Esta será a segunda tentativa da Petrobras para contratar a nova plataforma de Albacora. A primeira concorrência, no modelo de afretamento, recebeu propostas da BW Offshore e Ocyan, mas terminou sem sucesso nas negociações de preço.
Nesta nova licitação, a modalidade escolhida foi a BOT (Build Operate Transfer), pela qual a licitante vencedora vai operar o navio durante um determinado período e depois transferirá a responsabilidade para a Petrobras. Uma mudança significativa que sinaliza a intenção de compartilhar riscos enquanto desbloqueia a expertise operacional do setor privado.

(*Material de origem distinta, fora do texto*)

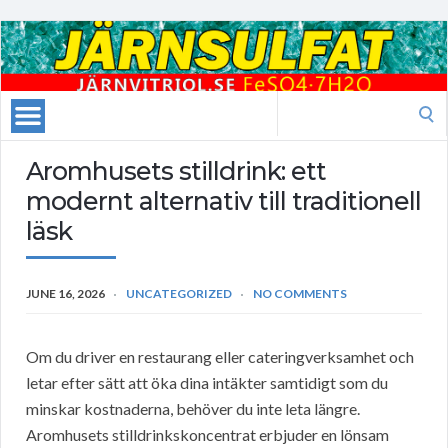
Search
for:
Aromhusets stilldrink: ett
modernt alternativ till traditionell
läsk
JUNE 16, 2026
UNCATEGORIZED
NO COMMENTS
Om du driver en restaurang eller cateringverksamhet och
letar efter sätt att öka dina intäkter samtidigt som du
minskar kostnaderna, behöver du inte leta längre.
Aromhusets stilldrinkskoncentrat erbjuder en lönsam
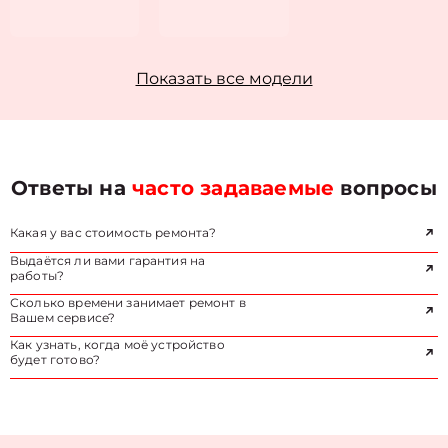
Показать все модели
Ответы на
часто задаваемые
вопросы
Какая у вас стоимость ремонта?
Выдаётся ли вами гарантия на
работы?
Сколько времени занимает ремонт в
Вашем сервисе?
Как узнать, когда моё устройство
будет готово?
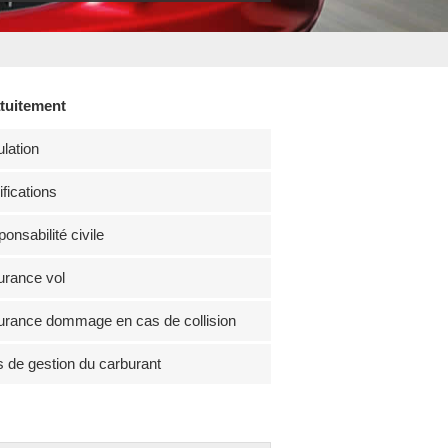
atuitement
lation
fications
onsabilité civile
rance vol
rance dommage en cas de collision
s de gestion du carburant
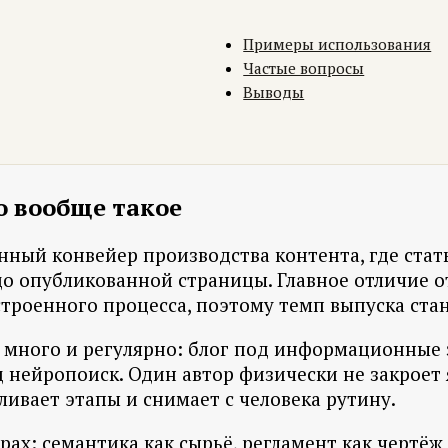
Примеры использования
Частые вопросы
Выводы
то вообще такое
ванный конвейер производства контента, где ст
о опубликованной страницы. Главное отличие от
астроенного процесса, поэтому темп выпуска ст
я много и регулярно: блог под информационные 
 нейропоиск. Один автор физически не закроет 
еливает этапы и снимает с человека рутину.
рах: семантика как сырьё, регламент как чертёж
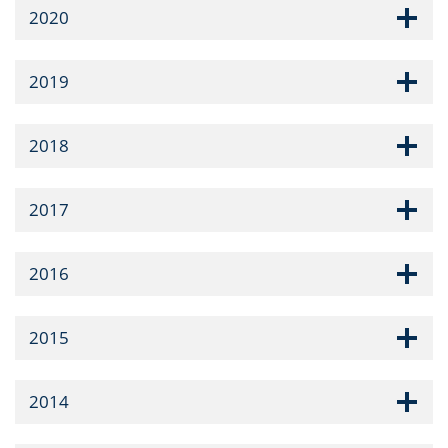
2020
2019
2018
2017
2016
2015
2014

Conheça as 11 empresas que foram pré-qualificadas:
🔹 MODEC (Japão)
🔹 SBM Offshore (Holanda)
🔹 BW Offshore (Bermuda)
🔹 Yinson (Malásia)
🔹 MISC (Malásia)
🔹 Saipem (Itália)
🔹 Shapoorji Pallonji (Índia)
🔹 CNOOC Energy Technology (China) + COOEC (China)
🔹 Ocyan (Brasil) + Altera Infrastructure (Brasil)
A plataforma terá capacidade para produzir 120 mil barris de petróleo ao dia e vida útil projetada de pelo menos 20 anos. A unidade será ancorada em águas offshore, em uma localização com profundidade de 670 metros. O FPSO receberá a produção de poços de petróleo submarinos e deverá possuir instalações de processamento para tratar os fluidos, estabilizá-los e separar a água produzida e o gás natural. Os líquidos processados serão medidos, armazenados nos tanques de carga do navio e transferidos para petroleiros aliviadores.
O gás produzido, contendo CO₂ e H₂S, deverá ser comprimido, desidratado, tratado e utilizado como gás combustível e para elevação da produção de petróleo. O gás remanescente será exportado para o continente. O projeto contempla um layout submarino com até 25 poços, sendo 15 de produção e outros 10 para injeção de água. O conteúdo local será de 20%, em linha com o percentual utilizado nas áreas da Rodada Zero. A plataforma só deve entrar em operação após 2030.
Albacora está a cerca de 110 km a leste do Cabo de São Tomé, no litoral norte do estado do Rio de Janeiro. Atualmente, a produção do campo acontece por meio das plataformas P-25, do tipo SS (Semi Submersível), e P-31, do tipo FPSO. A malha de escoamento de óleo da P-25 é constituída por um oleoduto que interliga a unidade à P-31. A nova plataforma do campo será usada para viabilizar a produção do reservatório de Forno, localizado no pré-sal, ao sul de Albacora.